Di sepanjang jalan mendaki pegunungan, kalau perutnya sudah
mulai lapar, anak ini memetik buah-buahan dan makan daun-daunan, memilih yang
rasanya segar dan tidak pahit sehingga dia tidak sampai kelaparan. Di dalam
hutan seribu bunga itu Sin Liong terpesona, merasa seperti hidup di alam lain,
di dunia lain. Tempat yang hening dan bersih, tidak ada seorang pun manusia.
Kalau dia teringat akan manusia, dia bergidik dan menangis saking takut dan
ngerinya. Dia telah menyaksikan kekejaman-kekejaman yang amat hebat. Bukan
hanya kekejaman orang-orang yang merenggut nyawa ayah bundanya, yang memaksa
ayah bundanya berpisah darinya dan mati meninggalkannya, akan tetapi juga
melihat kekejaman puluhan orang tetangga yang menyiksa tiga orang itu sampai
mati dan hancur tubuhnya, Dia bergidik dan ketakutan kalau teringat akan hal
itu.
Di dalam Hutan Seribu Bunga itulah dia merasakan keamanan,
kebersihan, keheningan yang menyejukkan perasaan. Mula-mula Sin Liong tidak
mempunyai niat untuk kembali ke kotanya karena ia masih terasa ngeri, tidak
ingin melihat ayah bundanya yang berlumuran darah, tak ingin melihat mayat tiga
orang pencuri yang rusak hancur. Ketika dia tiba di hutan Jeng-hoa-san itu dan
melihat betapa tubuh dan pakaiannya ternoda darah yang baunya amat busuk, dia
cepat mandi dan mencuci pakaian di anak sungai yang terdapat di hutan itu, anak
sungai yang airnya keluar dari sumber, jernih dan sejuk sekali.

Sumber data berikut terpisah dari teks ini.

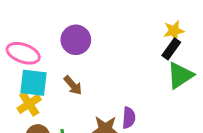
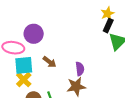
purple circle: (76, 40) -> (34, 34), moved
purple semicircle: (129, 118) -> (80, 69), moved

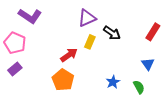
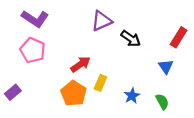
yellow rectangle: (90, 42) -> (100, 83), moved
pink pentagon: (15, 43) -> (33, 50), moved
blue triangle: (148, 64) -> (166, 67), moved
purple rectangle: (15, 69) -> (13, 92), moved

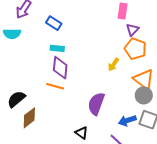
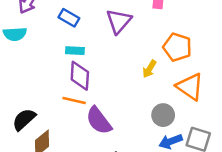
purple triangle: (133, 30) -> (119, 21), moved, size x1.5
gray circle: (144, 95) -> (163, 115), moved
purple semicircle: (96, 104) -> (99, 121), moved, turned -55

Mula-mula memang dia tidak ingin pulang karena kengerian
hatinya, akan tetapi setelah dua tiga bulan "bersembunyi" di tempat
itu, timbul rasa cintanya terhadap Hutan Seribu Bunga dan dia kini tidak ingin
pulang sama sekali karena dia telah menganggap hutan itu sebagai tempat
tinggalnya yang baru! Di dekat pohon peak yang besar, terdapat bukit batu dan
di situ ada guanya yang cukup besar untuk dijadikan tempat tinggal, dijadikan
tempat berlindung dari serangan hujan dan angin. Gua ini dibersihkannya dan
menjadi sebuah tempat yang amat menyenangkan baginya. Demikianlah, anak ini
tidak tahu sama sekali bahwa harta kekayaan orang tuanya yang tidak mempunyai
keluarga dan sanak kadang lainnya, telah dijadikan perebutan antara para
tetangga sampai habis ludes sama sekali!
Dengan alasan "mengamankan" barang-barang berharga
dari rumah kosong itu, para tetangga telah memperkaya diri sendiri. Mereka ini
tetap tidak tahu, atau tidak mengerti bahwa mereka telah mengulangi perbuatan
tiga orang pencuri yang mereka keroyok dan bunuh bersama itu. Mereka juga
melakukan pencurian, sungguhpun caranya tidak "sekasar" yang
dilakukan para pencuri. Jika dinilai, pencurian yang dilakukan para tetangga dan
"sahabat" ini jauh lebih kotor dan rendah daripada yang dilakukan
oleh tiga orang pencuri dahulu itu, karena para pencuri itu melakukan pencurian
dengan sengaja dan terang-terangan mereka itu adalah pencuri, tidak berselubung
apa-apa, dan kejahatannya itu memang terbuka, sebagai orang-orang yang
mengambil barang orang lain di waktu Si Pemilik sedang lengah atau tertidur.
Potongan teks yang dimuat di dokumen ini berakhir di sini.